The last screenplay in volume 1 is The Americanization of Emily.  Chayevsky wrote the screenplay, fitting the novel by William Bradford Huie for the screen.  It is nominally set in England in the days before D-Day, where the high command is planning for the invasion.  But the perspective is unusual.  The protagonist is the adjutant to an admiral, one who arranges the admiral's living situation, his food and drink, drawing his bath, etc.  (The adjutant had worked at a fancy hotel in Washington before the war.)  He is something of a wizard in securing the finer material things in life for his boss and all the people his boss entertains, things otherwise not available during the war.  He is also a flirt and does the sort of grabbing that would get him in trouble were he to operate today.  One woman who reacts negatively to his advances is Emily, a driver of a military car for the brass.  Yet he and Emily fall in love.   Part of the oddness of the story is that the protagonist is a complete coward.  He is not there to fight in the war, anything but.  From there the plot twists in some ways that are hard to guess at.  I won't give it away, but it is a very well crafted story and leaves the reader satisfied in the end.

Each of these stories provide social commentary, so none would I describe as light fiction, even when the dialogue is full of banter, as it is between Emily and Charlie (the adjutant).  The stories provide the social commentary by personalizing the issues to the extreme.  Further, because the reader is temporally removed from when these stories are set, one can see all the disappointments without letting it impact our own sense of well being.  There is virtue in this, which is unlike reading the news nowadays.  That is so depressing.  I did not feel depressed reading these screenplays, even The Goddess.  Having some distance between the reader and the story is very good that way.

Each screenplay takes a few hours to read.  The Kindle software produces the time left to finish reading the book.  This I find kind of odd, since you'd think some of that would depend on the reader.   I used to want the page number that corresponded to the printed work.  I understand now that is irrelevant, but the marker that they have, which is useful if you want to navigate to a particular place in the text, is otherwise meaningless to me.  The software also gives you the percentage of the book already completed, which is a bit more meaningful, but note that with multiple screenplays that you don't really know how much is left in one except for the last. That is okay, but then why have any marker at all?  Does the reader need that to track progress?  I am not sure.

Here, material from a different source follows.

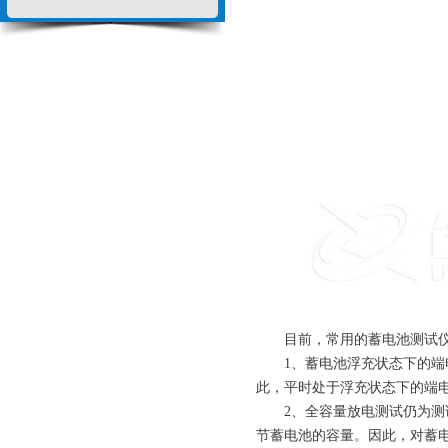
目前，常用的蓄电池测试仪检
1、蓄电池浮充状态下的端电
此，平时处于浮充状态下的端
2、全容量放电测试仍为测试
节蓄电池的容量。因此，对蓄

The other thing I will note that I appreciated, because there is so much dialogue, when the speaker changes there is line space between the paragraphs.  So many screens have quite a lot of white space.  I find now that is welcoming.  I wonder why we can't do that for other material.  Some browser pages enable "reader view" which is also welcoming to my eyes.  But Web pages do not.  And when reading a book, while you can adjust the font size, I don't believe you can adjust the line spacing.  (I just learned that you can and I have switched this to wide.  Sometimes I am a slow learner.)

I don't believe I will ever be able to immerse myself in reading the way I could as a kid.  And on the Kindle I'm listening to Chopin in the background as I read, so I hear the ping of email coming in, one of those distractions that it would be better to not have at all.  (The music itself is a comfort, not a distraction, though I found I wanted to know the name of pieces I was listening to so would go back to the music application to find that.)  Yet I think I was more into the third story than I was with the other two.  Part of that is getting back to the routine of reading fiction.  It takes a while to warm up to that.  It is more enjoyable after a while, because there is a rhythm attained that is relaxing and yet stimulating.

Chayevsky is a very talented story teller and he takes strong ethical positions.  That combination is great for me.  Plus, unlike with a novel where you feel obligated to see it through so you end up spending most of your day on it over a few days, with the screenplays you can do other things and still have some substantial reading time each day. All of that is plus.  Later today, I will start reading The Hospital, the first screenplay in Volume 2.